/---

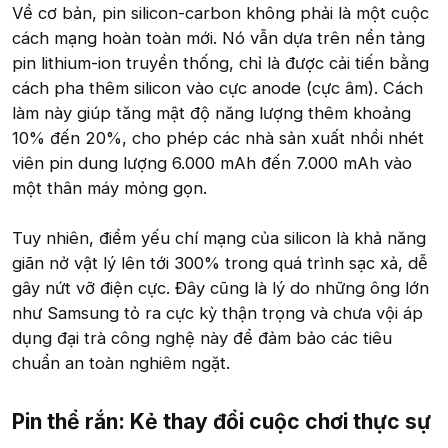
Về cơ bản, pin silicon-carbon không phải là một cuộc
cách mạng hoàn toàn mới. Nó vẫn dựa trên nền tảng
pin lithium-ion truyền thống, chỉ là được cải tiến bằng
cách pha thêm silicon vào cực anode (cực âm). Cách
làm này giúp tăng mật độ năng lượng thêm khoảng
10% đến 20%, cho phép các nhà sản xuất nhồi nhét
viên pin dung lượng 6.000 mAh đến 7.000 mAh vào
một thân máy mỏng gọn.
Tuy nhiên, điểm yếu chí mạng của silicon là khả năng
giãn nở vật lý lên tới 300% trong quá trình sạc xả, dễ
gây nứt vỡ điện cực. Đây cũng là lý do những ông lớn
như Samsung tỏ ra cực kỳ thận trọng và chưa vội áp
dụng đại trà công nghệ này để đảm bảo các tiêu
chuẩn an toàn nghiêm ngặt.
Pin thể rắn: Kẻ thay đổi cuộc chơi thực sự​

\---

**Assignment**: Reproduce the entries above exactly, without images.

**Task solution**:
Về cơ bản, pin silicon-carbon không phải là một cuộc
cách mạng hoàn toàn mới. Nó vẫn dựa trên nền tảng
pin lithium-ion truyền thống, chỉ là được cải tiến bằng
cách pha thêm silicon vào cực anode (cực âm). Cách
làm này giúp tăng mật độ năng lượng thêm khoảng
10% đến 20%, cho phép các nhà sản xuất nhồi nhét
viên pin dung lượng 6.000 mAh đến 7.000 mAh vào
một thân máy mỏng gọn.
Tuy nhiên, điểm yếu chí mạng của silicon là khả năng
giãn nở vật lý lên tới 300% trong quá trình sạc xả, dễ
gây nứt vỡ điện cực. Đây cũng là lý do những ông lớn
như Samsung tỏ ra cực kỳ thận trọng và chưa vội áp
dụng đại trà công nghệ này để đảm bảo các tiêu
chuẩn an toàn nghiêm ngặt.
Pin thể rắn: Kẻ thay đổi cuộc chơi thực sự​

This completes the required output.